Task: An exact repetition of the data below, without images, is the expected answer.

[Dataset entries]

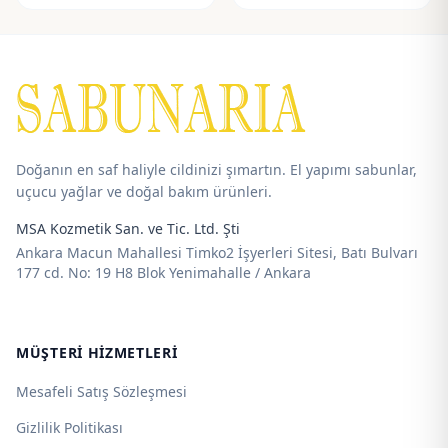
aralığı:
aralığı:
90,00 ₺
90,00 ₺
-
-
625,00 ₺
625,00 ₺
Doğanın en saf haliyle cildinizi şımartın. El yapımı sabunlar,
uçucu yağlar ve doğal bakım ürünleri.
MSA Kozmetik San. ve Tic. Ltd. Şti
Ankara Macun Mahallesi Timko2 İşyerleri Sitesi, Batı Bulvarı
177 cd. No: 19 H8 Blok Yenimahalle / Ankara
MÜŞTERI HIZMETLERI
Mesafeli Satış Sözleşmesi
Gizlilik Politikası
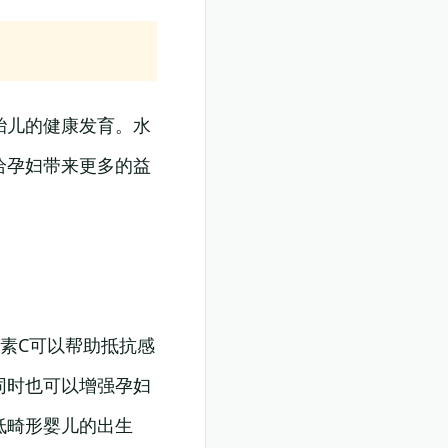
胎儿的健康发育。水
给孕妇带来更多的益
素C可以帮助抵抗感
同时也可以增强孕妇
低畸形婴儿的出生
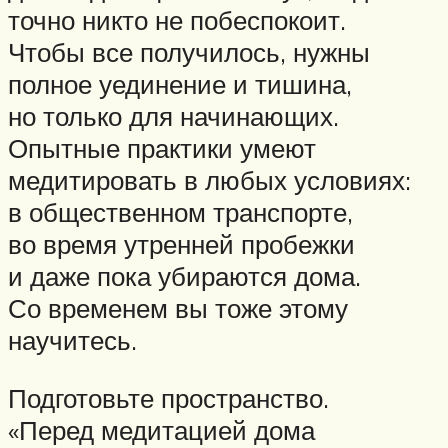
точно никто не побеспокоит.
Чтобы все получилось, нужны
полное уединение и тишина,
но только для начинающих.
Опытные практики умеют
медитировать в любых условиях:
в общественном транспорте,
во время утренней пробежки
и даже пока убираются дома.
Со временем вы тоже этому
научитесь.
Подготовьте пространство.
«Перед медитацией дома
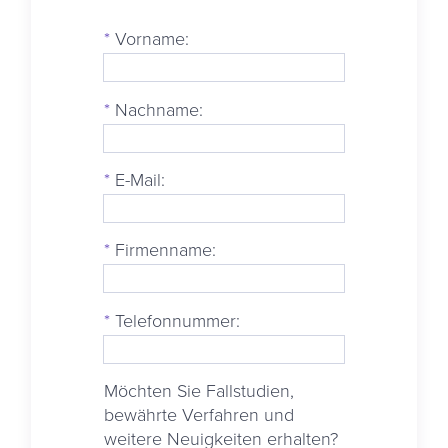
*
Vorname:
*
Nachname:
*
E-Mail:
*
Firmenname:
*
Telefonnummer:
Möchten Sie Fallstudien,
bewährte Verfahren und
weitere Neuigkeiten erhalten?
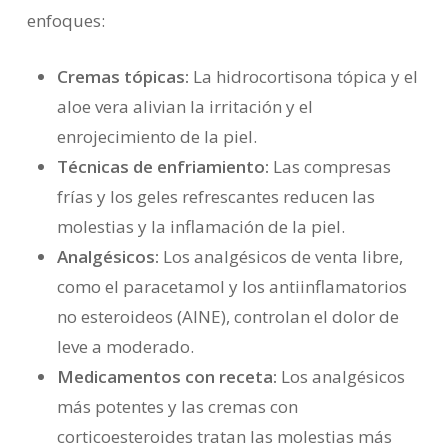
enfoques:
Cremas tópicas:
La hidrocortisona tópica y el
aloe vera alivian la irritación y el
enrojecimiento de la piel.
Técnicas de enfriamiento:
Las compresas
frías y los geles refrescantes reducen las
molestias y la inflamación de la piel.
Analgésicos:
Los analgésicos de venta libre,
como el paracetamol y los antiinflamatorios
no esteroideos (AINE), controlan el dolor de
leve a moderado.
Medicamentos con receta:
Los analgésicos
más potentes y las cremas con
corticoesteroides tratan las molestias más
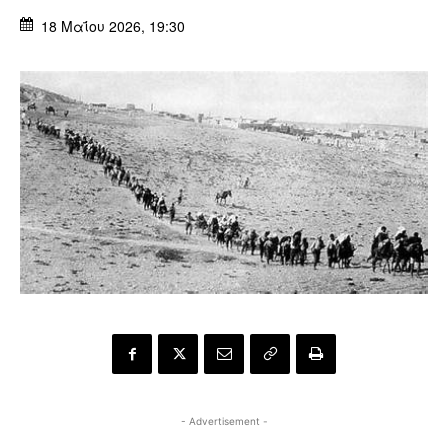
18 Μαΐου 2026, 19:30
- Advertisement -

Response area:
aralığı:
aralığı:
90,00 ₺
90,00 ₺
-
-
625,00 ₺
625,00 ₺
Doğanın en saf haliyle cildinizi şımartın. El yapımı sabunlar,
uçucu yağlar ve doğal bakım ürünleri.
MSA Kozmetik San. ve Tic. Ltd. Şti
Ankara Macun Mahallesi Timko2 İşyerleri Sitesi, Batı Bulvarı
177 cd. No: 19 H8 Blok Yenimahalle / Ankara
MÜŞTERI HIZMETLERI
Mesafeli Satış Sözleşmesi
Gizlilik Politikası
胎儿的健康发育。水
给孕妇带来更多的益
素C可以帮助抵抗感
同时也可以增强孕妇
低畸形婴儿的出生
точно никто не побеспокоит.
Чтобы все получилось, нужны
полное уединение и тишина,
но только для начинающих.
Опытные практики умеют
медитировать в любых условиях:
в общественном транспорте,
во время утренней пробежки
и даже пока убираются дома.
Со временем вы тоже этому
научитесь.
Подготовьте пространство.
«Перед медитацией дома
*
Vorname:
*
Nachname:
*
E-Mail:
*
Firmenname:
*
Telefonnummer:
Möchten Sie Fallstudien,
bewährte Verfahren und
weitere Neuigkeiten erhalten?
enfoques:
Cremas tópicas:
La hidrocortisona tópica y el
aloe vera alivian la irritación y el
enrojecimiento de la piel.
Técnicas de enfriamiento:
Las compresas
frías y los geles refrescantes reducen las
molestias y la inflamación de la piel.
Analgésicos:
Los analgésicos de venta libre,
como el paracetamol y los antiinflamatorios
no esteroideos (AINE), controlan el dolor de
leve a moderado.
Medicamentos con receta:
Los analgésicos
más potentes y las cremas con
corticoesteroides tratan las molestias más
18 Μαΐου 2026, 19:30
- Advertisement -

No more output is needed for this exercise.